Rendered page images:
[Start of section]

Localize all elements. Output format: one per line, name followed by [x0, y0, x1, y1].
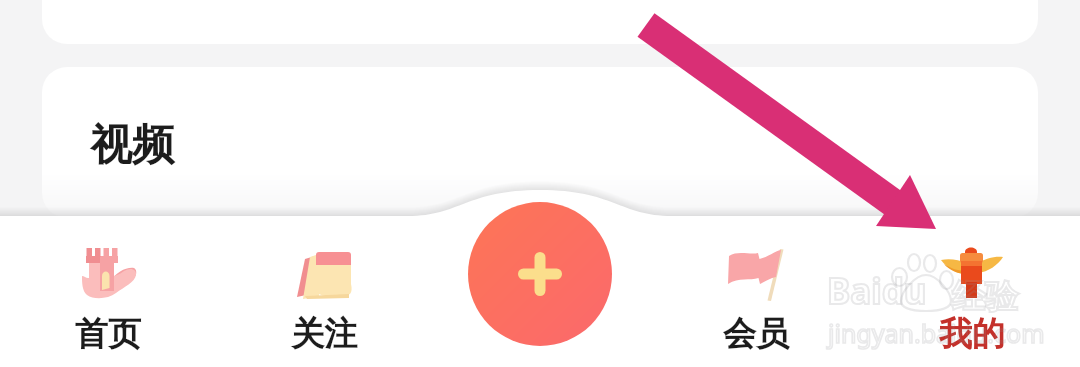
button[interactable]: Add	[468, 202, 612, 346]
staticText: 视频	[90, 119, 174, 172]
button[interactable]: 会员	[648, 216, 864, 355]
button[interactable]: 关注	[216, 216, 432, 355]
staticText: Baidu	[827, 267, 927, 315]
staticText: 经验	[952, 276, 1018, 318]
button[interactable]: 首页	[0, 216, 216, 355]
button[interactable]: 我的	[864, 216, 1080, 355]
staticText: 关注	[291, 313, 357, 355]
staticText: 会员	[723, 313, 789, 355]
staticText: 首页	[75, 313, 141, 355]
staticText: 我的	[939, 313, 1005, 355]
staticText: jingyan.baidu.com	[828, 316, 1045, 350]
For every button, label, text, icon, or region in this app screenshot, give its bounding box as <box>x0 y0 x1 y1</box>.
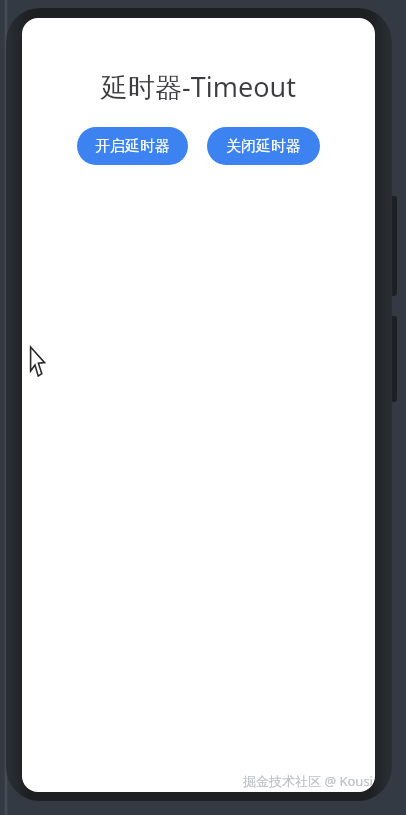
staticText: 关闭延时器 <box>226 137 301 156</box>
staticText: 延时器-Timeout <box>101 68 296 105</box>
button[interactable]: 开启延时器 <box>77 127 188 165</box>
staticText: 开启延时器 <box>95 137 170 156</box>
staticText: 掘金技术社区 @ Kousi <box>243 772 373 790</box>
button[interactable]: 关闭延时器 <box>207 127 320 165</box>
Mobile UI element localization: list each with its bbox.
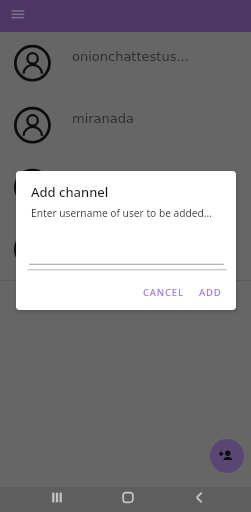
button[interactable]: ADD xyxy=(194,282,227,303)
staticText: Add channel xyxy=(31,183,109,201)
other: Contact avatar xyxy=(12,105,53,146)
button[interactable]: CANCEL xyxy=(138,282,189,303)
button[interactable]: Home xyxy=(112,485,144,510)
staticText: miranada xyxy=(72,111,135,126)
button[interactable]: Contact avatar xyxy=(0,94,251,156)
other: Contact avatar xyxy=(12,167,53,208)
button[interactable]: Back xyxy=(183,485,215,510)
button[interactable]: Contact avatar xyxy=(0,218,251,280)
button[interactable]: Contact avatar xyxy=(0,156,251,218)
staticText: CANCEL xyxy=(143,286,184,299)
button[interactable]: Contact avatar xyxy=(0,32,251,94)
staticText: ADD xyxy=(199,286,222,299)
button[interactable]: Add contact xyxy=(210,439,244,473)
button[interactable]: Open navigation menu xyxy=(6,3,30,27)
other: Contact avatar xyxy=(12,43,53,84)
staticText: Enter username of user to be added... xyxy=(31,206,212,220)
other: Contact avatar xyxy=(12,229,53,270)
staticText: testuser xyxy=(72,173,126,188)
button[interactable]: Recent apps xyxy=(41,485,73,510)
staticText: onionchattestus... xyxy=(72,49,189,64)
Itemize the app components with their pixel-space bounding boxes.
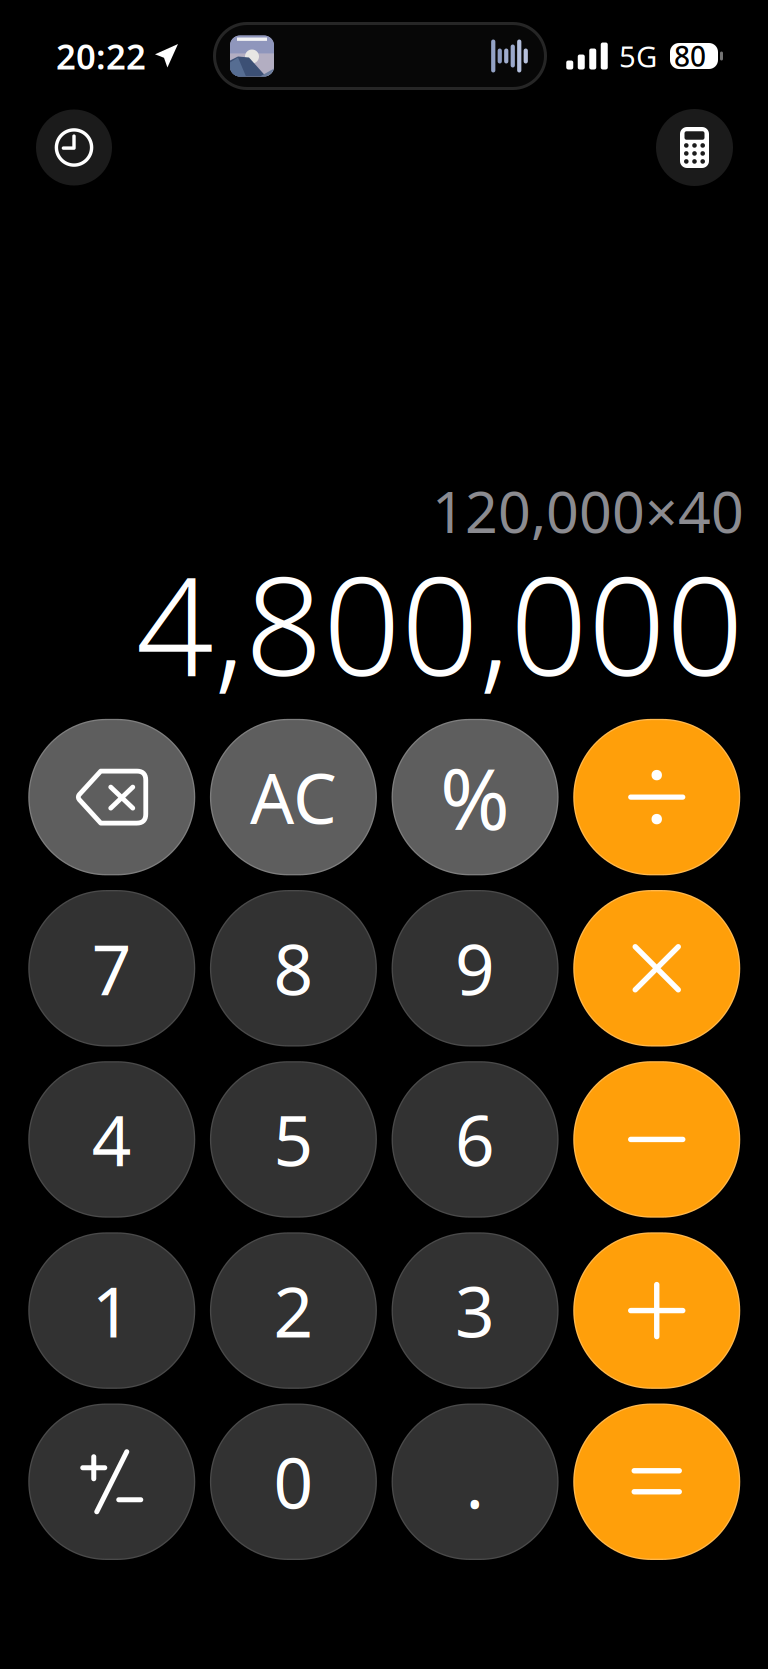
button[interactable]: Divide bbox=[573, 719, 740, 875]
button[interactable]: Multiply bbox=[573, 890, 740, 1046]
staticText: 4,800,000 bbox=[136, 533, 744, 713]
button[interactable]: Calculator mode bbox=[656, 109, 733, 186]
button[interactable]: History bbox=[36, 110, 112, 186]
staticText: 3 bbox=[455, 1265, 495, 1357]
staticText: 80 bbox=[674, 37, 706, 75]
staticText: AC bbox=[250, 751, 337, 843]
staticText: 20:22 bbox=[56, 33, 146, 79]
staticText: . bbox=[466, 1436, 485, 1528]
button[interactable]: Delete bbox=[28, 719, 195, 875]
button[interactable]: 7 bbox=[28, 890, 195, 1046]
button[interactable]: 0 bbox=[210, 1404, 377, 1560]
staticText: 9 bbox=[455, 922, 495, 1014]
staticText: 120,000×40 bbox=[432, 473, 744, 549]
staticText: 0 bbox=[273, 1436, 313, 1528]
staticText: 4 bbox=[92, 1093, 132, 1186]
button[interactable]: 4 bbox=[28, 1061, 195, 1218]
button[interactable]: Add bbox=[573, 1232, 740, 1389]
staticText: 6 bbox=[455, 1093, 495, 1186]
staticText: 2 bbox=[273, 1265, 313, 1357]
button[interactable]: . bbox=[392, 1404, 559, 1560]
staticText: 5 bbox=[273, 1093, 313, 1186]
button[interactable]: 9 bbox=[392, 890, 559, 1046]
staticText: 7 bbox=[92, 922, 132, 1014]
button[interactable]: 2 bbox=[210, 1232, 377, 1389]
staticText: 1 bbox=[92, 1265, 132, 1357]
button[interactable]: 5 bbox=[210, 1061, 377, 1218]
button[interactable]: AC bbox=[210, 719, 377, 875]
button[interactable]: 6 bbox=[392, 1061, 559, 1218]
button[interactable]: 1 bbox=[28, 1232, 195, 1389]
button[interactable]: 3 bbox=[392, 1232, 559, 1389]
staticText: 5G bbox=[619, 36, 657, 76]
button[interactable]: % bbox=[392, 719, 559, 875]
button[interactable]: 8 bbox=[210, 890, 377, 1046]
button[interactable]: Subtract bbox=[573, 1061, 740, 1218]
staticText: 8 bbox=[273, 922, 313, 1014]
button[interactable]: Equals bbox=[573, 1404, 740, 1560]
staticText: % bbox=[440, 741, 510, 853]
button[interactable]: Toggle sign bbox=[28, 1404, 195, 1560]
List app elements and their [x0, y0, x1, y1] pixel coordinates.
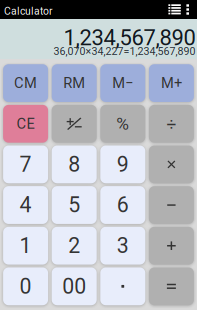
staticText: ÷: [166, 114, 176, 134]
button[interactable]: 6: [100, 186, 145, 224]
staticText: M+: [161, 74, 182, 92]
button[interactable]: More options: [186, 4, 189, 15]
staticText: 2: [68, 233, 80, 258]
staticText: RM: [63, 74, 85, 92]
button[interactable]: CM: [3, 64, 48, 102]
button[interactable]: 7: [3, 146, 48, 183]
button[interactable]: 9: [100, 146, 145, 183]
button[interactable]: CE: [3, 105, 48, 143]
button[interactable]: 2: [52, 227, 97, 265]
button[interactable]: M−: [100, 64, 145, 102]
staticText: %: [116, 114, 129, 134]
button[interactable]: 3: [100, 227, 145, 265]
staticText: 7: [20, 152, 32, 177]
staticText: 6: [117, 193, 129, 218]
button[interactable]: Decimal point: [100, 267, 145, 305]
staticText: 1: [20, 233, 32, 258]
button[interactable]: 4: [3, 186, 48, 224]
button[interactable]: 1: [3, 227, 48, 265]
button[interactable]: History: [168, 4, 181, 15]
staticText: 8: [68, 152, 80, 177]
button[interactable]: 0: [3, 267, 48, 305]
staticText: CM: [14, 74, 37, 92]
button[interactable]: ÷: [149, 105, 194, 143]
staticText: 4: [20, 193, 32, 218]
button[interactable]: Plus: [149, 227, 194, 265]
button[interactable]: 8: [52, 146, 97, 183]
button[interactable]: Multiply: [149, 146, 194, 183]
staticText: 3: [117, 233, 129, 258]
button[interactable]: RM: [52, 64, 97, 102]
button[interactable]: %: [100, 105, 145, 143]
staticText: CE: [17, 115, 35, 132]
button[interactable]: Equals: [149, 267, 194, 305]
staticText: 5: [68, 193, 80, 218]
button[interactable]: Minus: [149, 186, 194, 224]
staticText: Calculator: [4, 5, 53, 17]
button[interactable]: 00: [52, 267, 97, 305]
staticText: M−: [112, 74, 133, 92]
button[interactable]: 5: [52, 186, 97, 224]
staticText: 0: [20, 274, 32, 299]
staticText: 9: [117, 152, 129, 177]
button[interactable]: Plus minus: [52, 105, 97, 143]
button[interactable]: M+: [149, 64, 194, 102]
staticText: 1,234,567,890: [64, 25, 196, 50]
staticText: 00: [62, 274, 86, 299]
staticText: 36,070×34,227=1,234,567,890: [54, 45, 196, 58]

[End of section]

Problem description:
Count every line of the data in which the word "Multiply" appears, and report only the total.

Exercise result:
2